#### Work required
From the entries below, please gather each line containing the string "Maciej".

-- Material shown follows --

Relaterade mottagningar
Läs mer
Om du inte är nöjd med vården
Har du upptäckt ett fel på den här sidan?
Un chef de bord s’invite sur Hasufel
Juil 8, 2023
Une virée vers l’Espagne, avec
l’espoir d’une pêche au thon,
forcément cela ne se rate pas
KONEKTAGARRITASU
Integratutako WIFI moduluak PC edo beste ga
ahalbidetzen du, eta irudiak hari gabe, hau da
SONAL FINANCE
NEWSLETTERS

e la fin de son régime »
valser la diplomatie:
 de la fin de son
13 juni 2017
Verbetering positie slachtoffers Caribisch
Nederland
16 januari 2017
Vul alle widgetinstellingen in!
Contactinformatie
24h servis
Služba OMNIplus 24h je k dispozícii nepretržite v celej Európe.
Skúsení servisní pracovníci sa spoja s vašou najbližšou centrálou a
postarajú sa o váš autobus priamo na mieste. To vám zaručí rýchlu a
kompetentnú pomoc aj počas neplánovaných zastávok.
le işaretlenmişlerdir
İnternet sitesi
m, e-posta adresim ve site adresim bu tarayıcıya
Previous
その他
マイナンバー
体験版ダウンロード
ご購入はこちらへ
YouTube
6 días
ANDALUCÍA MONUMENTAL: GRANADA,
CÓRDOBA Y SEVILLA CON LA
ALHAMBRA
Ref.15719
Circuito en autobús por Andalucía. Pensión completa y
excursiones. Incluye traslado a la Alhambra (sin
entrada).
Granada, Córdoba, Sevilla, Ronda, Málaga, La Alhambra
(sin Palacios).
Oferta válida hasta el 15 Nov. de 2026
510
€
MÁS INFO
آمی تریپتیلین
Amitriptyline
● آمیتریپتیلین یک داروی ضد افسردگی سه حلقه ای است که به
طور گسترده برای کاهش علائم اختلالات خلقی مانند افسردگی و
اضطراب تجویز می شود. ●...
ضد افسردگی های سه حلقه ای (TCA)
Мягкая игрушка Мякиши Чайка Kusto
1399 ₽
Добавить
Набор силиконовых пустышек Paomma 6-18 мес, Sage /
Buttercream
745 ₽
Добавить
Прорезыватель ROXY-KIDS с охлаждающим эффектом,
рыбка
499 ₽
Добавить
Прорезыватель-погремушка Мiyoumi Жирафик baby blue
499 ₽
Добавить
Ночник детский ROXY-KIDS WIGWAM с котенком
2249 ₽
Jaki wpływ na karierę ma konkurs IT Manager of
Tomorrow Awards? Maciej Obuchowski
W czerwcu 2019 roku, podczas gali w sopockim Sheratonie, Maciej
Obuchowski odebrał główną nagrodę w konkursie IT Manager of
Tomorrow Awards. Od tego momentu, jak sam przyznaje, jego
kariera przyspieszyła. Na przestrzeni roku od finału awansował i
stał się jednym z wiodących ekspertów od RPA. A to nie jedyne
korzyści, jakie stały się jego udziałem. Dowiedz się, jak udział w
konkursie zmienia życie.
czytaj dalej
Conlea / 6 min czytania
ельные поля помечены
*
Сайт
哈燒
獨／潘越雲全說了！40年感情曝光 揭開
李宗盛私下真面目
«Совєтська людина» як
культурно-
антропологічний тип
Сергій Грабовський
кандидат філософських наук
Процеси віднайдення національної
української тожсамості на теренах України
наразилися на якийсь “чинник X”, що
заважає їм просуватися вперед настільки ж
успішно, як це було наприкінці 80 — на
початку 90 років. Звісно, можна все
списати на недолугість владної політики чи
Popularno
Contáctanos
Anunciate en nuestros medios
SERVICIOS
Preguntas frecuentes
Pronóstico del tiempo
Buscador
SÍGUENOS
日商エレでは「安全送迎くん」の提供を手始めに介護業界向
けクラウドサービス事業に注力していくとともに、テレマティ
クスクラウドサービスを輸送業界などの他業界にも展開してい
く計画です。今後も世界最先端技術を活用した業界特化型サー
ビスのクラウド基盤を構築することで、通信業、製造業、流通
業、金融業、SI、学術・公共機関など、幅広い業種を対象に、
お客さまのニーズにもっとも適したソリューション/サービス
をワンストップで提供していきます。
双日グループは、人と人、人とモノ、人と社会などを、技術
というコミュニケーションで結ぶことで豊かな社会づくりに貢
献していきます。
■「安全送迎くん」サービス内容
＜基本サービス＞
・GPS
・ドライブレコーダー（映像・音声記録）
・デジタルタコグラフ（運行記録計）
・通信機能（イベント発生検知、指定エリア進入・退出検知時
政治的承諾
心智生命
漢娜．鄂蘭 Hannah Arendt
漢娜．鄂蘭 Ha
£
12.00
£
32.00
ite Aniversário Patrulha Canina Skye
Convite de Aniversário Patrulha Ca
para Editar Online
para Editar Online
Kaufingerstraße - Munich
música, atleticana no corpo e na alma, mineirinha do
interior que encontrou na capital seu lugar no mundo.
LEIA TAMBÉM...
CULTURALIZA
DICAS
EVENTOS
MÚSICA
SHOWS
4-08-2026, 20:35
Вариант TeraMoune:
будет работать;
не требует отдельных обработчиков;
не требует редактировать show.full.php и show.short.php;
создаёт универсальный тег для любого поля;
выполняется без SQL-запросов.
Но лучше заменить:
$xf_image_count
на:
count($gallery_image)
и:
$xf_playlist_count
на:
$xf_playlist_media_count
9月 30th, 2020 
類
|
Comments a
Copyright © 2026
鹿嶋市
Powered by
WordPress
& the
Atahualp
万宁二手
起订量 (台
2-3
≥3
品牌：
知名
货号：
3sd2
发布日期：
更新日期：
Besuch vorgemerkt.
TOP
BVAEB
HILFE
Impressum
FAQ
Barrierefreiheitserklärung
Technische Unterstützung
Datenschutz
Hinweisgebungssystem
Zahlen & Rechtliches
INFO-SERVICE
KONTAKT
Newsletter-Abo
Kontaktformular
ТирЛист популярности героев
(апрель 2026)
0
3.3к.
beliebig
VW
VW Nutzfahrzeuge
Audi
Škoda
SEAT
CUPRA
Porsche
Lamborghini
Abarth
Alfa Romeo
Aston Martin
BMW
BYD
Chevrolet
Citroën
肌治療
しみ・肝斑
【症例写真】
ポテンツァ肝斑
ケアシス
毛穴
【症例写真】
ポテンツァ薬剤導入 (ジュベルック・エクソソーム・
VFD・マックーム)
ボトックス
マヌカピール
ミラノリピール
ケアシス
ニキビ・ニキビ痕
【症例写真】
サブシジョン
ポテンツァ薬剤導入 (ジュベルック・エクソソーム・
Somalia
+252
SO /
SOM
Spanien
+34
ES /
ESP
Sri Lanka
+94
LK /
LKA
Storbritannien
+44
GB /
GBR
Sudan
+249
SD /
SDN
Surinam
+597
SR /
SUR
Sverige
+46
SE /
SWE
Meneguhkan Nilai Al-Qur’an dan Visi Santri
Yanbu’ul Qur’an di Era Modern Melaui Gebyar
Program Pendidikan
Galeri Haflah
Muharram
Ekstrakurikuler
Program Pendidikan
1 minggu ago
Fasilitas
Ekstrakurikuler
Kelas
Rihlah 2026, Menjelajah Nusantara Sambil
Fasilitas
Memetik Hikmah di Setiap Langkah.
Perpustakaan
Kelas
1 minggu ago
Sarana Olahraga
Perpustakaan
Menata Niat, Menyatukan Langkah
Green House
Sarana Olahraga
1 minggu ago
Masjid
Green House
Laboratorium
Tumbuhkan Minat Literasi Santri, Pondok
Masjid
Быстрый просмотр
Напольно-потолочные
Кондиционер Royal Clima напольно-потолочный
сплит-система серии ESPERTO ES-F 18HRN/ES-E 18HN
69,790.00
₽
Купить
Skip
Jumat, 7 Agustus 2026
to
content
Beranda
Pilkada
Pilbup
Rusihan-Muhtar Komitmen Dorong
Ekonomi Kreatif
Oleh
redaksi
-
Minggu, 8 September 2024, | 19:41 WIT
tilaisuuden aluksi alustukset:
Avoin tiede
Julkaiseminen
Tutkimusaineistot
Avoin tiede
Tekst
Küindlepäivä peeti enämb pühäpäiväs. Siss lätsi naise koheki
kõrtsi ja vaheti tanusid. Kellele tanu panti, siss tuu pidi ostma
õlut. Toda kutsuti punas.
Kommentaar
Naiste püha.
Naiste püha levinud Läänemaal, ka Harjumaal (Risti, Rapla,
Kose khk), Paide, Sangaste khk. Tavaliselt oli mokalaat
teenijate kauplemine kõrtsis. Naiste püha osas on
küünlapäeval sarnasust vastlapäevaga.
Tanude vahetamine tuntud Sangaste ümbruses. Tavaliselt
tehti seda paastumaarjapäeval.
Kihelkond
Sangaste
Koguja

-- Material shown concluded --

#### Response to the exercise
Tomorrow Awards? Maciej Obuchowski
W czerwcu 2019 roku, podczas gali w sopockim Sheratonie, Maciej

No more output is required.